The use of a third party digital signature software was not enough to amount to such “institutional trappings”, particularly as the Lender did not have knowledge the HelloFax system was in use.
But all was not quite lost for the Lender, for even if the Guarantor had not signed or authorised the signing of the guarantee on his behalf, he could still be found to have ratified the guarantee.
The Lender further argued that the Guarantor, having previously entered into a trade credit agreement with the Lender, and having received emails confirming what documents had been signed in the HelloFax system, and by being able to login to the HelloFax System and see what documents had been signed, had ratified the execution of the Guarantee as he had knowledge of what had been done.

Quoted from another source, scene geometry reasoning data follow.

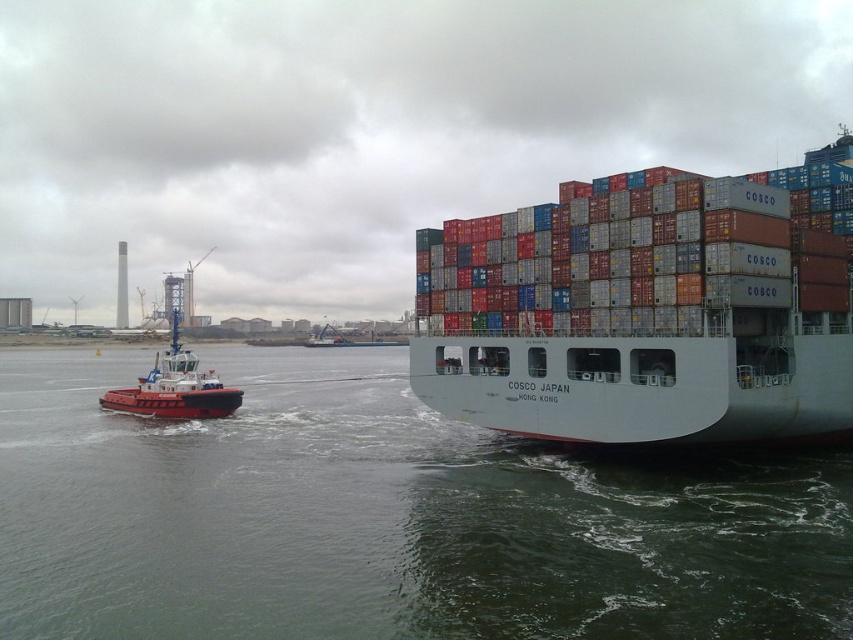 Question: Does white matte container ship at center appear on the right side of red matte tugboat at left?

Choices:
 (A) no
 (B) yes

Answer: (B)

Question: Which of the following is the farthest from the observer?

Choices:
 (A) (769, 173)
 (B) (657, 496)

Answer: (A)

Question: Which point is farther from the camera taking this photo?

Choices:
 (A) (416, 372)
 (B) (799, 588)
 (C) (222, 385)

Answer: (C)

Question: Among these objects, which one is nearest to the camera?

Choices:
 (A) white matte container ship at center
 (B) red matte tugboat at left

Answer: (A)

Question: Is the position of white matte container ship at center less distant than that of red matte tugboat at left?

Choices:
 (A) yes
 (B) no

Answer: (A)

Question: Can you confirm if clear water at lower left is positioned to the left of red matte tugboat at left?

Choices:
 (A) no
 (B) yes

Answer: (A) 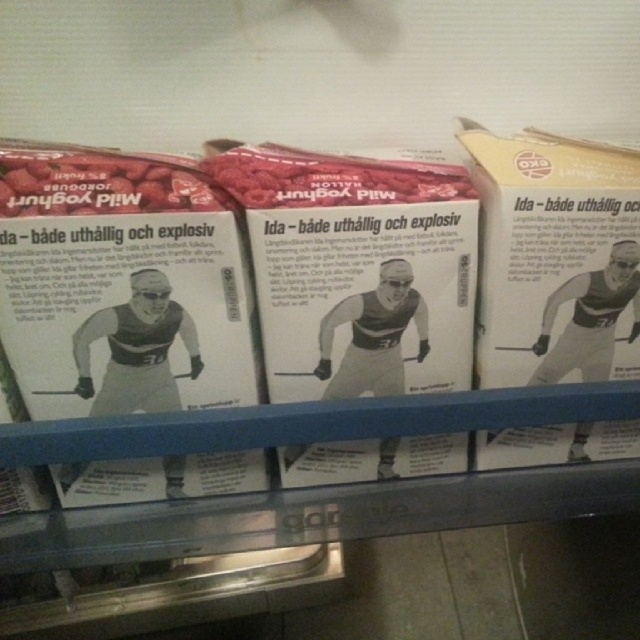 Question: Which point is closer to the camera?

Choices:
 (A) white paperboard box at right
 (B) raspberry matte at center

Answer: (B)

Question: Is raspberry matte at center to the left of matte white yogurt at left from the viewer's perspective?

Choices:
 (A) yes
 (B) no

Answer: (B)

Question: Does white paperboard box at right lie in front of matte white yogurt at left?

Choices:
 (A) yes
 (B) no

Answer: (B)

Question: Can you confirm if white paperboard box at right is positioned to the right of raspberry matte at center?

Choices:
 (A) yes
 (B) no

Answer: (A)

Question: Among these objects, which one is farthest from the camera?

Choices:
 (A) matte white yogurt at left
 (B) raspberry matte at center

Answer: (B)

Question: Which point is farther from the camera taking this photo?

Choices:
 (A) (419, 176)
 (B) (504, 282)

Answer: (A) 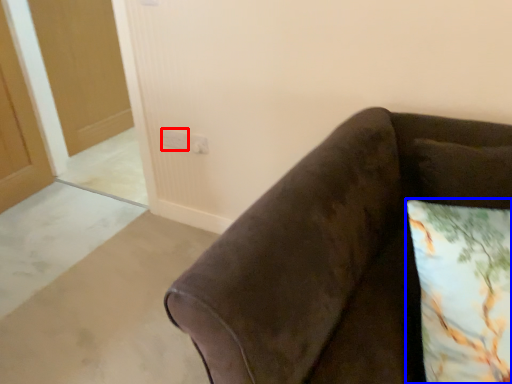 Question: Which object appears farthest to the camera in this image, electric outlet (highlighted by a red box) or pillow (highlighted by a blue box)?

Choices:
 (A) electric outlet
 (B) pillow

Answer: (A) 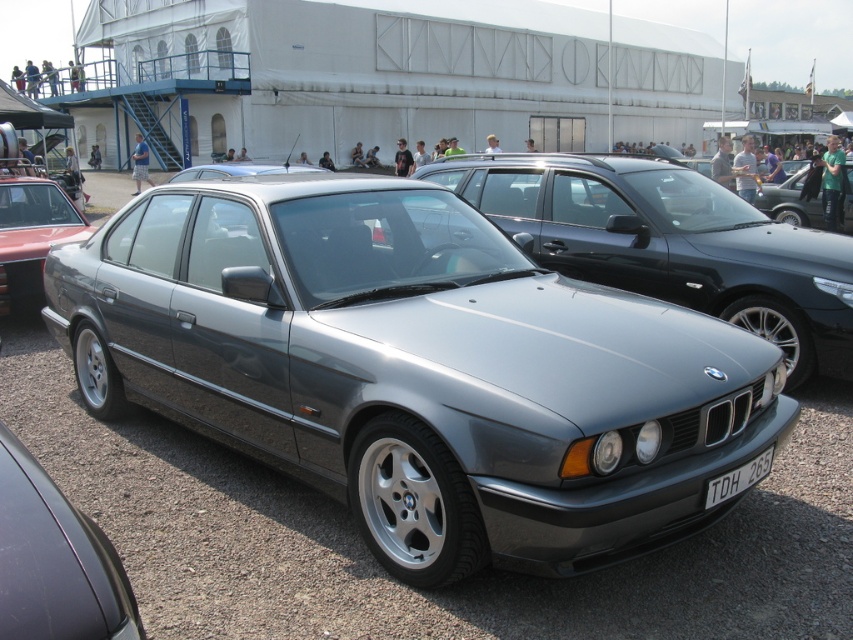 Question: Which point is closer to the camera?

Choices:
 (A) (38, 518)
 (B) (431, 166)
 (C) (73, 353)
 (D) (16, 193)

Answer: (A)

Question: Among these objects, which one is nearest to the camera?

Choices:
 (A) satin metallic car at center
 (B) satin silver car at center
 (C) satin metallic sedan at center

Answer: (A)

Question: Is satin black car at center positioned behind white plastic license plate at lower center?

Choices:
 (A) yes
 (B) no

Answer: (B)

Question: Can you confirm if satin metallic sedan at center is positioned to the left of satin silver car at center?

Choices:
 (A) yes
 (B) no

Answer: (A)

Question: Which object appears farthest from the camera in this image?

Choices:
 (A) satin black car at center
 (B) white plastic license plate at lower center

Answer: (B)

Question: Is metallic gray sedan at left bigger than satin silver car at center?

Choices:
 (A) yes
 (B) no

Answer: (B) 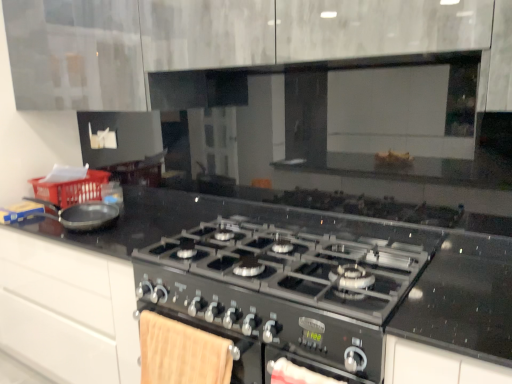 Question: Can we say matte black frying pan at left lies outside red plastic basket at left?

Choices:
 (A) no
 (B) yes

Answer: (B)

Question: Is the position of matte black frying pan at left less distant than that of red plastic basket at left?

Choices:
 (A) yes
 (B) no

Answer: (A)

Question: From a real-world perspective, is matte black frying pan at left beneath red plastic basket at left?

Choices:
 (A) no
 (B) yes

Answer: (A)

Question: Can you confirm if matte black frying pan at left is shorter than red plastic basket at left?

Choices:
 (A) yes
 (B) no

Answer: (A)

Question: Does matte black frying pan at left have a smaller size compared to red plastic basket at left?

Choices:
 (A) no
 (B) yes

Answer: (B)

Question: From the image's perspective, is matte black frying pan at left over red plastic basket at left?

Choices:
 (A) yes
 (B) no

Answer: (B)

Question: Is black metallic gas stove at center located within matte black frying pan at left?

Choices:
 (A) yes
 (B) no

Answer: (B)

Question: Can you confirm if matte black frying pan at left is bigger than black metallic gas stove at center?

Choices:
 (A) no
 (B) yes

Answer: (A)

Question: Is matte black frying pan at left further to camera compared to black metallic gas stove at center?

Choices:
 (A) yes
 (B) no

Answer: (A)

Question: From a real-world perspective, is matte black frying pan at left below black metallic gas stove at center?

Choices:
 (A) yes
 (B) no

Answer: (B)

Question: Are matte black frying pan at left and black metallic gas stove at center making contact?

Choices:
 (A) yes
 (B) no

Answer: (B)

Question: Can we say matte black frying pan at left lies outside black metallic gas stove at center?

Choices:
 (A) yes
 (B) no

Answer: (A)

Question: Considering the relative positions of black metallic gas stove at center and matte black frying pan at left in the image provided, is black metallic gas stove at center in front of matte black frying pan at left?

Choices:
 (A) no
 (B) yes

Answer: (B) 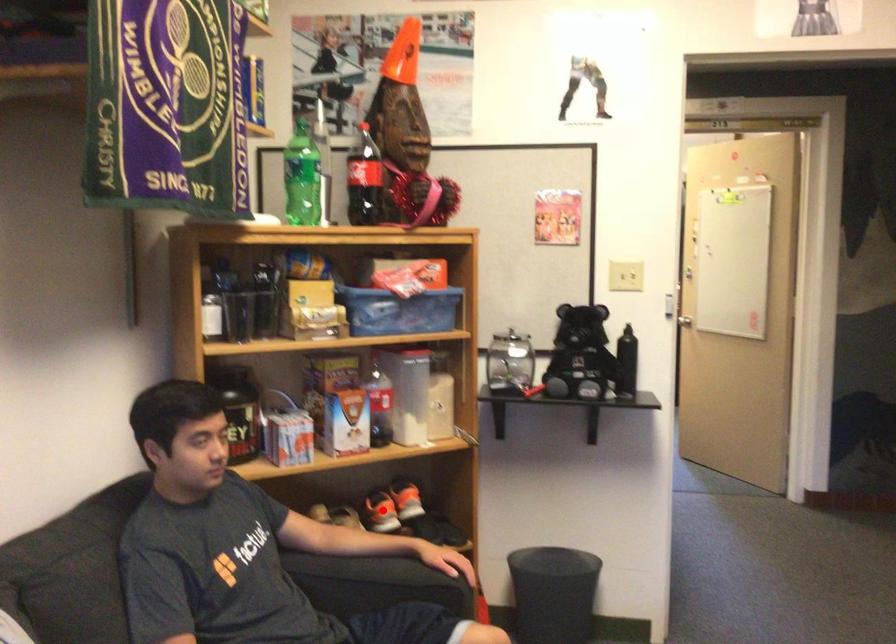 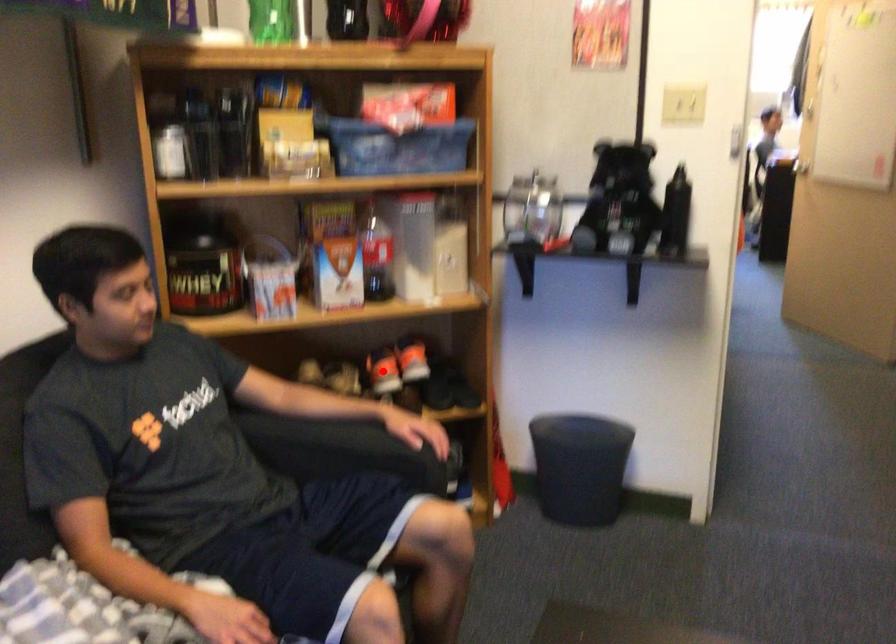 I am providing you with two images of the same scene from different viewpoints. A red point is marked on the first image and another point is marked on the second image. Is the marked point in image1 the same physical position as the marked point in image2?

Yes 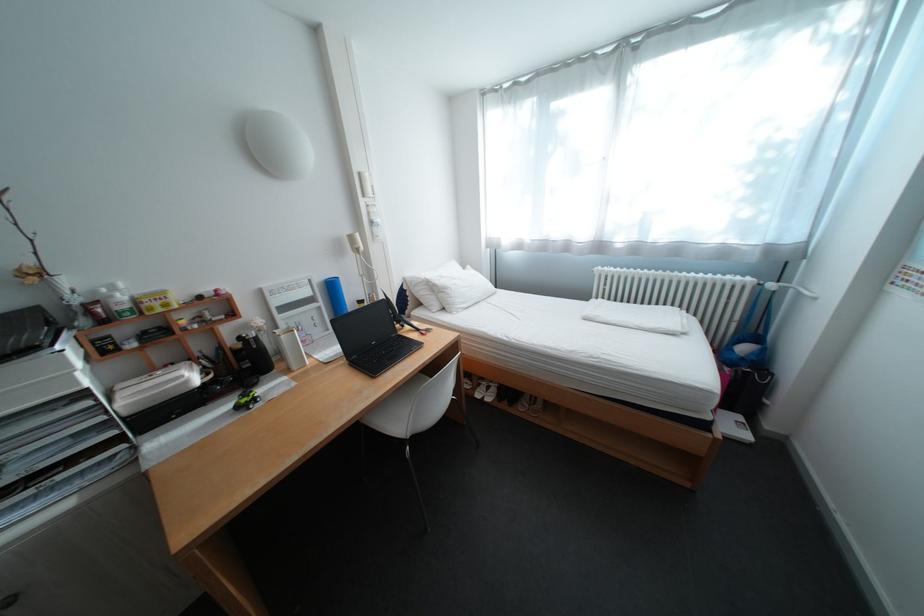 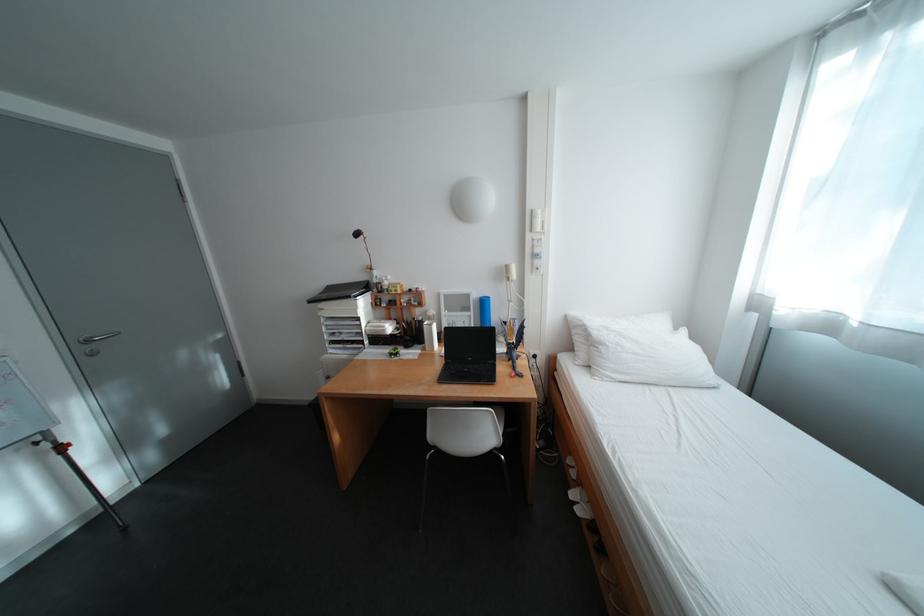 Find the pixel in the second image that matches (x=334, y=304) in the first image.

(484, 314) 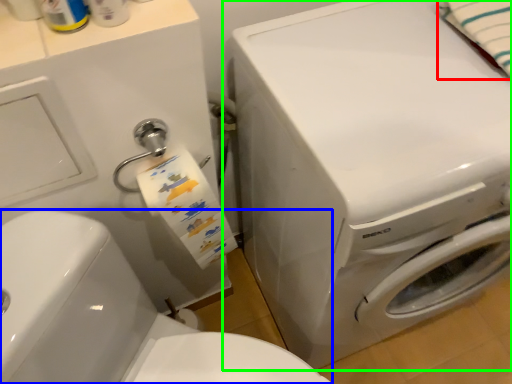 Question: Estimate the real-world distances between objects in this image. Which object is closer to bath towel (highlighted by a red box), washer (highlighted by a blue box) or washing machine (highlighted by a green box)?

Choices:
 (A) washer
 (B) washing machine

Answer: (B) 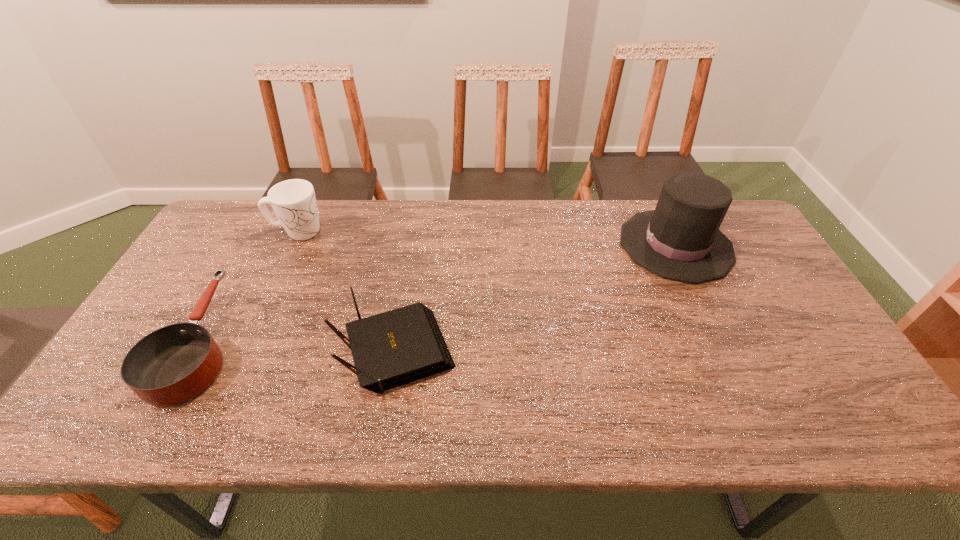 In order to click on the tallest object in this screenshot , I will do `click(680, 240)`.

Where is `the rightmost object`? The image size is (960, 540). the rightmost object is located at coordinates (680, 240).

This screenshot has width=960, height=540. What are the coordinates of `mug` in the screenshot? It's located at (294, 202).

You are a GUI agent. You are given a task and a screenshot of the screen. Output one action in this format:
    pyautogui.click(x=<x>, y=<y>)
    Task: Click on the router
    The height and width of the screenshot is (540, 960).
    Given the screenshot: What is the action you would take?
    pyautogui.click(x=397, y=347)

You are a GUI agent. You are given a task and a screenshot of the screen. Output one action in this format:
    pyautogui.click(x=<x>, y=<y>)
    Task: Click on the second object from right to left
    This screenshot has height=540, width=960.
    Given the screenshot: What is the action you would take?
    pyautogui.click(x=397, y=347)

Identify the location of the shortest object. (171, 365).

Image resolution: width=960 pixels, height=540 pixels. What are the coordinates of `vacant region located 0.310m on the front of the dress hat with the decoration` in the screenshot? It's located at (521, 245).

The Guarantor argued that there was nothing in his behaviour which could amount to a positive ratification of the digital signature on the Guarantee. He claimed not to have received emails confirming what was signed in the HelloFax system and that there was no evidence he had seen a guarantee in the HelloFax system that had been signed with his digital signature.
The Supreme Court accepted this and the Court of Appeal affirmed that the correct application of the test of knowledge had occurred when the trial judge first considered the issue of ratification. The Lender was required (and had failed) to prove that the Guarantor had “full knowledge of all the material circumstances under which the act was done” or that the Guarantor had “deliberately closed his eyes” to the risks.
The Court of Appeal was, however, at least somewhat concerned with the issue of the Guarantor having received emails showing the documents that the Guarantor’s signature had been affixed to, but was unwilling to treat this as the Guarantor having gone so far as to “close his eyes”.
The Court of Appeal specifically noted that the file name in HelloSign/HelloFax system, showing the document which had been signed, was only marked “credit application” and that this gave no indication to the Guarantor, when he subsequently logged in, that the document signed was in fact a personal guarantee.
Many in business, particularly those in a similar position to the Lender, might see this case as a perverse outcome as:
- A guarantor chooses to use a digital signature system, but
- Chooses to leave default passwords in place; which
- Creates the opportunity for someone else to apply his signature to documents; then
- Claims not to have received or read emails sent by that system when his signature is applied to a document; and
- Seemingly as a result of these actions, is not held to the promises in the guarantee, to the detriment of the Lender.
Unfortunately the burden of proof a party must meet when enforcing a guarantee is often not considered when the guarantee is being established. That seems to have been the case here with the Lender simply accepting the signature at face value. Too often guarantees are considered a compliance issue and not treated with the same importance as the main agreement. As this case shows, such complacency can be expensive.
There are some relatively simple things that can be done to help you avoid ending up in a similar position to the Lender in this case:
- Use a third party digital signature service that has greater visibility as to the timing of execution and better information as to how parties are authenticated and authorised to sign;
- Make sure the requirement of providing the personal guarantee is communicated clearly to those providing the guarantee;
- Require a guarantor to execute the guarantee as a separate and distinct document to a trade credit application; and
- Identify your customers and guarantors by requesting 100 points of identification from a customer and guarantor (but note the implications under the Privacy Act in holding such information).
Integrating these steps into your contract administration process is well worth the initial costs if the time ever comes to call upon a personal guarantee.